A toothache is a pain felt in a person's tooth, normally when the tooth is hurt. A tooth can be hurt by tooth decay caused by plaque or by an injury.

Toothache may be caused by dental (odontogenic) conditions (such as those involving the dentin-pulp complex or periodontium), or by non-dental (non-odontogenic) conditions (such as maxillary sinusitis or angina pectoris). There are many possible non-dental causes, but the vast majority of toothache is dental in origin.

Since most toothache is the result of plaque-related diseases, such as tooth decay and periodontal disease, the majority of cases could be prevented by avoidance of a cariogenic diet and maintenance of good oral hygiene. A cariogenic diet is one high in frequent consumption of refined sugars. Good oral hygiene includes brushing the teeth twice a day with fluoride toothpaste and flossing. Regular visits to a dentist for checkups also increases the likelihood that problems are detected early and averted before toothache occurs.

There are many causes of toothache and its diagnosis is a specialist topic, meaning that attendance at a dentist is usually required. Since many cases of toothache are inflammatory in nature, over the counter non-steroidal anti-inflammatory drugs (NSAIDs) may help (unless contraindicated, such as with a peptic ulcer). Generally, NSAIDs are as effective as aspirin alone or in combination with codeine.

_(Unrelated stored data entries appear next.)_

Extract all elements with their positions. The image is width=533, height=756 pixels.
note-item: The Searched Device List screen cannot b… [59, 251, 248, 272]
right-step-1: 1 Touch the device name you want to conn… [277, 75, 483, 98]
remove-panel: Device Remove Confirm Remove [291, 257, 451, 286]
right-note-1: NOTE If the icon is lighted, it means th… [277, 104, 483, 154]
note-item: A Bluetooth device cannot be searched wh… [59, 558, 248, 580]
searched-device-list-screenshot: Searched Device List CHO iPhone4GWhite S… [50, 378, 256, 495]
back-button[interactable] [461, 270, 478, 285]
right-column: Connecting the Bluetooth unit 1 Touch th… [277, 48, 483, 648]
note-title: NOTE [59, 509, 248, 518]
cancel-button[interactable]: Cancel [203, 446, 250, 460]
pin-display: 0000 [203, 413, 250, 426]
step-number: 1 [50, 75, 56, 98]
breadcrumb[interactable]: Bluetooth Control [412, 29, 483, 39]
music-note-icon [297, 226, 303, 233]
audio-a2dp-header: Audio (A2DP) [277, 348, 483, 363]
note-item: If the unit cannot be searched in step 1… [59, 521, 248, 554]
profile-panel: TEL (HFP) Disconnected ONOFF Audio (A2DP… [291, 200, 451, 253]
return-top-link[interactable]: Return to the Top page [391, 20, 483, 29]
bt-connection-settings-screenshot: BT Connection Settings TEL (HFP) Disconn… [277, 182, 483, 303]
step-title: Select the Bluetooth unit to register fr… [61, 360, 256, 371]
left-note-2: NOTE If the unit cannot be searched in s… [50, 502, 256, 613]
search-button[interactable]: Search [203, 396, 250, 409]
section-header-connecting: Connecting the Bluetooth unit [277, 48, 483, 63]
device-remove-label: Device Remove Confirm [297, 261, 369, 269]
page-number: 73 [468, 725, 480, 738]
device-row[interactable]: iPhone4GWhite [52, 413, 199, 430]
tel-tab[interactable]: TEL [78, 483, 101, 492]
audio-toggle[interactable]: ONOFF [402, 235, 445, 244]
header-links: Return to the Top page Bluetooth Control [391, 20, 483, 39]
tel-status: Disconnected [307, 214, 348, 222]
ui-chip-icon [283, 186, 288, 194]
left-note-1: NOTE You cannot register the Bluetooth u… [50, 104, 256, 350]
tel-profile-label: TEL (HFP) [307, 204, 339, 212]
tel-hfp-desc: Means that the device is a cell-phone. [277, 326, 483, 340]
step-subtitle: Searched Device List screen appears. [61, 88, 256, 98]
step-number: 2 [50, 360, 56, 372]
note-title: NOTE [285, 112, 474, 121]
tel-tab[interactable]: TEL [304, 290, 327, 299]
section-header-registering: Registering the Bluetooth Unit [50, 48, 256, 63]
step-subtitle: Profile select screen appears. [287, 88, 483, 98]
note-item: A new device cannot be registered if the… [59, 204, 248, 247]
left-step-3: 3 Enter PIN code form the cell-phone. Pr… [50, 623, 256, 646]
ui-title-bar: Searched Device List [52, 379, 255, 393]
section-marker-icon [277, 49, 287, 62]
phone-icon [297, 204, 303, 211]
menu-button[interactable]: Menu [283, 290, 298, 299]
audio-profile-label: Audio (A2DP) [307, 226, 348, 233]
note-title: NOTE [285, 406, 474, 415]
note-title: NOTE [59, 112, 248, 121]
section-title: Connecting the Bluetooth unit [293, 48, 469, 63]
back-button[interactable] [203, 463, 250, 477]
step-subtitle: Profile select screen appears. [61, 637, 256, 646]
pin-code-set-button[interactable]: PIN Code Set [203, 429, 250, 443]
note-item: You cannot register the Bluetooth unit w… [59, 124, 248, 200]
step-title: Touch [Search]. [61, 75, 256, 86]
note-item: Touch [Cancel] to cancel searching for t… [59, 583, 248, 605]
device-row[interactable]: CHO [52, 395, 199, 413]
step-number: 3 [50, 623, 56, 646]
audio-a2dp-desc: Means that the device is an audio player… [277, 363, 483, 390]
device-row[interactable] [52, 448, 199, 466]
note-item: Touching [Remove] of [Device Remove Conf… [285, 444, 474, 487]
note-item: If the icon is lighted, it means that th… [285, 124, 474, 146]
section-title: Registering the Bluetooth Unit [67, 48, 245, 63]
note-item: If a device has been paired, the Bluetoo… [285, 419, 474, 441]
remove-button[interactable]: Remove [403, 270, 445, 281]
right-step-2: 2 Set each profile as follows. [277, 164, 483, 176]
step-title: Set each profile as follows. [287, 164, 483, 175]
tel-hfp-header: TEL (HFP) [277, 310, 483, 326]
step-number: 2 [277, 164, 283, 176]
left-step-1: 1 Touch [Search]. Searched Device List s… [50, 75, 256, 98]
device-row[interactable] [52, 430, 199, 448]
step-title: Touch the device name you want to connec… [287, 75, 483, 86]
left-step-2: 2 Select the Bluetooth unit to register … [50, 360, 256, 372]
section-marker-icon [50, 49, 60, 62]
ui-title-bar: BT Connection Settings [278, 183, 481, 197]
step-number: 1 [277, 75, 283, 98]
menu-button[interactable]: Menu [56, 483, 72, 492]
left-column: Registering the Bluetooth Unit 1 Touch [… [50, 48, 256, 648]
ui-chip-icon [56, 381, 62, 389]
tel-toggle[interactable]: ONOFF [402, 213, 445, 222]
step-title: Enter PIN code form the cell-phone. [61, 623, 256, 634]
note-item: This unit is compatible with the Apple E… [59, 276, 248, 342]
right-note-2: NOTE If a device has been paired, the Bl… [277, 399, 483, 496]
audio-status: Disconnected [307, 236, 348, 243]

However, simple analgesics may have little effect on some causes of toothache, and the severe pain can drive individuals to exceed the maximum dose. For example, when acetaminophen (paracetamol) is taken for toothache, an accidental overdose is more likely to occur when compared to people who are taking acetaminophen for other reasons.

Another risk in persons with toothache is a painful chemical burn of the oral mucosa caused by holding a caustic substance such as aspirin tablets and toothache remedies containing eugenol (such as clove oil) against the gum. Although the logic of placing a tablet against the painful tooth is understandable, an aspirin tablet needs to be swallowed to have any pain-killing effect. Caustic toothache remedies require careful application to the tooth only, without coming into excessive contact with the soft tissues of the mouth.

For the dentist, the goal of treatment generally is to relieve the pain, and wherever possible to preserve or restore function. The treatment depends on the cause of the toothache, and frequently a clinical decision regarding the current state and long-term prognosis of the affected tooth, as well as the individual's wishes and ability to cope with dental treatment, will influence the treatment choice.

Often, administration of an intra-oral local anesthetic such as lidocaine and epinephrine is indicated in order to carry out pain-free treatment. Treatment may range from simple advice, removal of dental decay with a dental drill and subsequent placement of a filling, to root canal treatment, tooth extraction, or debridement.